Integration of Bessel's functions

[tworitdash]

TL;DR Summary

For implementing a mode-matching technique in EM simulation, I want to get a closed-form equation of the integral of $$\int_{0}^{r}\frac{1}{\rho} J_m(a\rho) J_n(b\rho) d\rho$$.

I can only find a solution to $$\int_{0}^{r} \rho J_m(a\rho) J_n(b\rho) d\rho$$ with the Lommel's integral . The closed form solution to $$\int_{0}^{r}\frac{1}{\rho} J_m(a\rho) J_n(b\rho) d\rho$$ I am not able to find anywhere. Is there any way in which I can approach this problem from scratch? Here, $$J_m$$ is the Bessel function of the first kind of order m.

 

[fresh_42]

I would try the integral representations:
https://en.wikipedia.org/wiki/Bessel_function#Bessel's_integrals

If you find the proof for Lommert, it might be that it can be adapted to $x^{-1}$ instead of $x$.

 

[Haborix]

It looks to me like you could use a recurrence relation (see this link) once or twice and arrive at a sum of integrals in the form you know.

 

[tworitdash]

It looks to me like you could use a recurrence relation (see this link) once or twice and arrive at a sum of integrals in the form you know.

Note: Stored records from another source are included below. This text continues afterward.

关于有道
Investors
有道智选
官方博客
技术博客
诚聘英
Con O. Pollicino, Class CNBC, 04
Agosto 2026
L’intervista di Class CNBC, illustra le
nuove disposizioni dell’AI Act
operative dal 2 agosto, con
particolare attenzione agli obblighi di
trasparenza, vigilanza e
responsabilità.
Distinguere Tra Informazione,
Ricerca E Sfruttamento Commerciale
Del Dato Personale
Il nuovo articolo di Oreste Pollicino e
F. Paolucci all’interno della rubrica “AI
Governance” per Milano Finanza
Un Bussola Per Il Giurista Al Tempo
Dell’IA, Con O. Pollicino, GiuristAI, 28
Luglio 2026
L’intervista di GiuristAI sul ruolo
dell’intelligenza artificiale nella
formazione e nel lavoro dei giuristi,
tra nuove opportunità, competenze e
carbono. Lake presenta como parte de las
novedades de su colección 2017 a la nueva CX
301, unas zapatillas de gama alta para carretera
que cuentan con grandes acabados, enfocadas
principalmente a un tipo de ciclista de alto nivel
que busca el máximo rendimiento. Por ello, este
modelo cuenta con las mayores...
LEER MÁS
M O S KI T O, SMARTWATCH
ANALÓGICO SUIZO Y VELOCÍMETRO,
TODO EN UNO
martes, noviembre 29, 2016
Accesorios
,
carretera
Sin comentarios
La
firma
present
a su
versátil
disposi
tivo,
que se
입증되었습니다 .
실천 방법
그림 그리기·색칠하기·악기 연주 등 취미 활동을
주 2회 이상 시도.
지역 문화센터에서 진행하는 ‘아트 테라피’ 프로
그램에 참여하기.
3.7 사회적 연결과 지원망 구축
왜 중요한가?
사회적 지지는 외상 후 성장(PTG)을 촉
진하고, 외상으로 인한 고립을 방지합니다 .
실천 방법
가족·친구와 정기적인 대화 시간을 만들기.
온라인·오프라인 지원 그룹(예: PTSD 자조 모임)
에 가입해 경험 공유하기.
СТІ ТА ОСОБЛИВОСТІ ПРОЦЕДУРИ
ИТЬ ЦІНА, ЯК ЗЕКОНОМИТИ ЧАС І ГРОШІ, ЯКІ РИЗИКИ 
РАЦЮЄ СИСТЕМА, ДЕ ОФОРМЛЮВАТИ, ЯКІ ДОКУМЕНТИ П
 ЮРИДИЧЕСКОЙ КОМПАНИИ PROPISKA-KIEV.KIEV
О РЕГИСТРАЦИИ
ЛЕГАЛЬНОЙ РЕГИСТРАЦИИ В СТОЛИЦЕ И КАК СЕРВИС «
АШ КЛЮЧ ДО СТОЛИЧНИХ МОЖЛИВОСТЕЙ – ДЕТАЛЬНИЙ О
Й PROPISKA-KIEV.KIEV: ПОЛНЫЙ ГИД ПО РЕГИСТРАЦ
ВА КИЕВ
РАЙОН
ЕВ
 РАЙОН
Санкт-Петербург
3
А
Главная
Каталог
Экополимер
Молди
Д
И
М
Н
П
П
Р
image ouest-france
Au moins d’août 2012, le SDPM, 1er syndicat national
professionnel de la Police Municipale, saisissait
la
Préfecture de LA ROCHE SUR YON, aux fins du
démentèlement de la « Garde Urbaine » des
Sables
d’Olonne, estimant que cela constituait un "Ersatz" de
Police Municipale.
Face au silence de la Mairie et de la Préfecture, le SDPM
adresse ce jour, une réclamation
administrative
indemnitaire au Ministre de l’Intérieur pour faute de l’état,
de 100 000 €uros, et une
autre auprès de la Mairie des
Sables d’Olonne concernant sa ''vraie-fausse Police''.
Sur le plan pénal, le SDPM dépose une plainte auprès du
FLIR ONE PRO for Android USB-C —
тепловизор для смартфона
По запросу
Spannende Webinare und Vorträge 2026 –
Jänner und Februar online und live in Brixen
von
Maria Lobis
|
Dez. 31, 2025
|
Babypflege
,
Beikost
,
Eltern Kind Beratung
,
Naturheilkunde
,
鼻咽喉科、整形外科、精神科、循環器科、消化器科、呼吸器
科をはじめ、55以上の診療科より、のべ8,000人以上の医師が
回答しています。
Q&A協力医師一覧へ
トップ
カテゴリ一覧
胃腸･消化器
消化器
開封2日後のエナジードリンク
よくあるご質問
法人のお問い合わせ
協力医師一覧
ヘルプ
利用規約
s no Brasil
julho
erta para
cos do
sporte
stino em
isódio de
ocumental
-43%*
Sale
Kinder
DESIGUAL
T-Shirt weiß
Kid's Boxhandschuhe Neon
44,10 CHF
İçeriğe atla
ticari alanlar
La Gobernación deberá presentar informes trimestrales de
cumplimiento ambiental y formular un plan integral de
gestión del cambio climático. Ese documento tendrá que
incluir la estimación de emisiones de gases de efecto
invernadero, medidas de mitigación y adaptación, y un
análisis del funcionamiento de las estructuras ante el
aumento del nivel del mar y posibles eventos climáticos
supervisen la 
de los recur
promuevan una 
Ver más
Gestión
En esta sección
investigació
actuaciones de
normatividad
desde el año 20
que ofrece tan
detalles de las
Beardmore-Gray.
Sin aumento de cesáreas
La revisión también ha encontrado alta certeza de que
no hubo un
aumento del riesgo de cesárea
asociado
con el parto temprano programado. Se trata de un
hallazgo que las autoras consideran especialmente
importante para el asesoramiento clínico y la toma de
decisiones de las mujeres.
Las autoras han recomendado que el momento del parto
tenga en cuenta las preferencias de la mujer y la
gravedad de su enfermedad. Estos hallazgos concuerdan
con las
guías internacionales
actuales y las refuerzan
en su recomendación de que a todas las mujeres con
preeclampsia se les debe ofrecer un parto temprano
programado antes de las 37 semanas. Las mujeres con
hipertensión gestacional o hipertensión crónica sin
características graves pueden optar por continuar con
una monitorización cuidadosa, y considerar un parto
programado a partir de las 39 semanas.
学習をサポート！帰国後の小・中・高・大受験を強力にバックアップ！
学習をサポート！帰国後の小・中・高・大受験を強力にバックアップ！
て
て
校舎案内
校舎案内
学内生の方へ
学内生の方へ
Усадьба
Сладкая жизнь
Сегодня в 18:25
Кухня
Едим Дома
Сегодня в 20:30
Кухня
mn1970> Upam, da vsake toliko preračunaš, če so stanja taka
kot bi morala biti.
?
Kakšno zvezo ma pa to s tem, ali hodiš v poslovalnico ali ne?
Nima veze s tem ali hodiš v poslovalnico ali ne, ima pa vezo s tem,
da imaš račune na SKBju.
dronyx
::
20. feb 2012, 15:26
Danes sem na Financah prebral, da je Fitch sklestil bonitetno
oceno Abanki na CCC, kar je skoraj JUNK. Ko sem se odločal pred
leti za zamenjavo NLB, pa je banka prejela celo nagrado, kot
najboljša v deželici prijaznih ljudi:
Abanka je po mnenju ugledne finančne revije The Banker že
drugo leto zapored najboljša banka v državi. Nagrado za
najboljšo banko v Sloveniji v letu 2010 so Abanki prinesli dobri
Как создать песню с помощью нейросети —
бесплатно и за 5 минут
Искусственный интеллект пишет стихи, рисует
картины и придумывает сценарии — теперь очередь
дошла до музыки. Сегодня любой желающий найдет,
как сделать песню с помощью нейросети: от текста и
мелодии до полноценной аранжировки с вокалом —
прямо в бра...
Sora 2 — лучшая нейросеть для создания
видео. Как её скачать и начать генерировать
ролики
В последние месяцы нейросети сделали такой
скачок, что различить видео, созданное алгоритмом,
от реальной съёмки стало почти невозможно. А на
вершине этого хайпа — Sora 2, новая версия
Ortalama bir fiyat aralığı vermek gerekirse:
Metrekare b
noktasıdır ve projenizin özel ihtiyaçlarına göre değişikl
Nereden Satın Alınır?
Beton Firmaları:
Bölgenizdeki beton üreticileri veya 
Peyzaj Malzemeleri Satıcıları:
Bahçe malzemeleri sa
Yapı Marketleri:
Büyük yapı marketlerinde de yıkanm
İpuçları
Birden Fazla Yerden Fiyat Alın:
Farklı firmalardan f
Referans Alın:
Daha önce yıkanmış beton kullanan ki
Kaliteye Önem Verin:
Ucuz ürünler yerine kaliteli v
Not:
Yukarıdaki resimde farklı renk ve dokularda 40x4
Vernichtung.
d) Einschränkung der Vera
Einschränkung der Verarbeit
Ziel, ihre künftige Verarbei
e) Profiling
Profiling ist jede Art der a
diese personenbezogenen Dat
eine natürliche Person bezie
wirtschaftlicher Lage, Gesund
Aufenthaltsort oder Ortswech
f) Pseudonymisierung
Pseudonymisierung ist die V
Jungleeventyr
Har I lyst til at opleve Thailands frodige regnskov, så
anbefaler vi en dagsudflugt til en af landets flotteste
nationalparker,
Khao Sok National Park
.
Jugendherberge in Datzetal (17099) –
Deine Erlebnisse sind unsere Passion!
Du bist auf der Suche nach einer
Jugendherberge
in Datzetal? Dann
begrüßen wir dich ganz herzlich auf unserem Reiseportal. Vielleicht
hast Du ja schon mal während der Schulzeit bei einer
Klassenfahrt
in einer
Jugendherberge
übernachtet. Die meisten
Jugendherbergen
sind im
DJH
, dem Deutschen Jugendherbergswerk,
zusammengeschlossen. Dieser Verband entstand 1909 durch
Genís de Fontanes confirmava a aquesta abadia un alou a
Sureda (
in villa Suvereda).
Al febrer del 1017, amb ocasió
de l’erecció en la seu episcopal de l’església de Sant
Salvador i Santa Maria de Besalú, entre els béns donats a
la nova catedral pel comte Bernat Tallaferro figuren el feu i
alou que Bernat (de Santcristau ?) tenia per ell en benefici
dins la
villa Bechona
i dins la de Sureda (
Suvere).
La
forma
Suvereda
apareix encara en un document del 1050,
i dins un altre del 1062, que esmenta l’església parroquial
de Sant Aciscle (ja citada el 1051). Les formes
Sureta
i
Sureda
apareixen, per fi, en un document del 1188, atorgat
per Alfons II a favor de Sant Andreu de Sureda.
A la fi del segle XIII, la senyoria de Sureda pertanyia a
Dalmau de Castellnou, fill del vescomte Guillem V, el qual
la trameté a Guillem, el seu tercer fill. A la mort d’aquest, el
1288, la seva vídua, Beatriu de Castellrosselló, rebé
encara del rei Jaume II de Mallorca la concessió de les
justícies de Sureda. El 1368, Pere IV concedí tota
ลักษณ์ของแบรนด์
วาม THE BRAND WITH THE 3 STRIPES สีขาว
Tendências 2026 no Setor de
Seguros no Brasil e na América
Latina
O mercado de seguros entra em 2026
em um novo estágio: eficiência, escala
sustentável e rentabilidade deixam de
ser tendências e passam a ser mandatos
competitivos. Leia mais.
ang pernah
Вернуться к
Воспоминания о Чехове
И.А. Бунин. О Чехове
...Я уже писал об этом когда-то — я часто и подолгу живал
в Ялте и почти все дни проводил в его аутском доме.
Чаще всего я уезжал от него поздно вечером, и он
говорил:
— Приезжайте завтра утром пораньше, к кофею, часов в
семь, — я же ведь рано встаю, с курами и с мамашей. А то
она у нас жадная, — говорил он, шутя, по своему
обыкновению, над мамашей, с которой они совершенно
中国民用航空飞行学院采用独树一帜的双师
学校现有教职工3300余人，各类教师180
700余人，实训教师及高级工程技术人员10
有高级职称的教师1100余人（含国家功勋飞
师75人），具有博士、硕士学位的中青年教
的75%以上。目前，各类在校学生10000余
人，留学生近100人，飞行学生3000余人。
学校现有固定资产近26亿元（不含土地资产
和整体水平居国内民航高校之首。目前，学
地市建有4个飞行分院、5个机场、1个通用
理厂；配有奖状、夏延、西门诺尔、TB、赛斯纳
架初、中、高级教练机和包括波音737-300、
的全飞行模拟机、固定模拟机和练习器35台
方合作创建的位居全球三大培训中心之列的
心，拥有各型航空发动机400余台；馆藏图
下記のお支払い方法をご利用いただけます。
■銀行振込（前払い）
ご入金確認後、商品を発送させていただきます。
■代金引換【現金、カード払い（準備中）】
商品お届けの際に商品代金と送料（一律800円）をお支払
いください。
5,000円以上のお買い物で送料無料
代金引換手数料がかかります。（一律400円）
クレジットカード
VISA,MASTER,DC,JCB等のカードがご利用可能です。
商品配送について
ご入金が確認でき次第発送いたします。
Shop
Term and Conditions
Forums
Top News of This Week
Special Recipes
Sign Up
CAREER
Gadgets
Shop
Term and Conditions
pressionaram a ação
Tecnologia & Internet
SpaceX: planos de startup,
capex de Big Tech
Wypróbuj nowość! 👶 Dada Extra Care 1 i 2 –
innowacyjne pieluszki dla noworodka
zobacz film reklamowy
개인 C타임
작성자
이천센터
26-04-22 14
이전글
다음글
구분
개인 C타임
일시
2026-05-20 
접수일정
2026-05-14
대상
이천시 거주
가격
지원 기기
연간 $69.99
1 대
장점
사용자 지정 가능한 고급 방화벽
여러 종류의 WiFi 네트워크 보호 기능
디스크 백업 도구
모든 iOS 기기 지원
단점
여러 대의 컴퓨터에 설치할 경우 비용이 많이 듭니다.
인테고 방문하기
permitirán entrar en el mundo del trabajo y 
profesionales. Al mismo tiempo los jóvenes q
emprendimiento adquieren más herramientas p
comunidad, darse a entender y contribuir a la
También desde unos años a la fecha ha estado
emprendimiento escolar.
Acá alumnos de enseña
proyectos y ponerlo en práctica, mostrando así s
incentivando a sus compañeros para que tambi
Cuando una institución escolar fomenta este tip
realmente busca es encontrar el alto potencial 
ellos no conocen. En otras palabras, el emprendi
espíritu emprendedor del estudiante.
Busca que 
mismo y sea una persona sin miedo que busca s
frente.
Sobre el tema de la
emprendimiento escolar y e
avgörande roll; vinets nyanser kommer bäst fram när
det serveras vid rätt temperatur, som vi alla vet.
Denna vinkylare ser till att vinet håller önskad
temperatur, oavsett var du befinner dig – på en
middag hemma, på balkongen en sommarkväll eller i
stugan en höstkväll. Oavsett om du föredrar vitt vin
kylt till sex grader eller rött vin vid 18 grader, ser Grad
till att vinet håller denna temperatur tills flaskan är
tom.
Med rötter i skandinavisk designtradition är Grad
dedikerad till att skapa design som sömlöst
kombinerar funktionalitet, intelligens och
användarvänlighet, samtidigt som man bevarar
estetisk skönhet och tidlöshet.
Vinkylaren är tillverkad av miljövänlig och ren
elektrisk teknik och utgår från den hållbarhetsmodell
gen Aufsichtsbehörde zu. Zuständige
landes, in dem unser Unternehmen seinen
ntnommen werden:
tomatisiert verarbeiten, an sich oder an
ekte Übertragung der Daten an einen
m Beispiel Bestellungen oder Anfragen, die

Perfect. Thanks! I decomposed my problem and I got the form of Lommel's integrals for all my problems. I verified with numerical solutions for my EM problems and the Lommel's integrals work like magic.

 

[Haborix]

Good to hear! Special functions, when they are useful, always seemed like magic (rigorous magic) to me.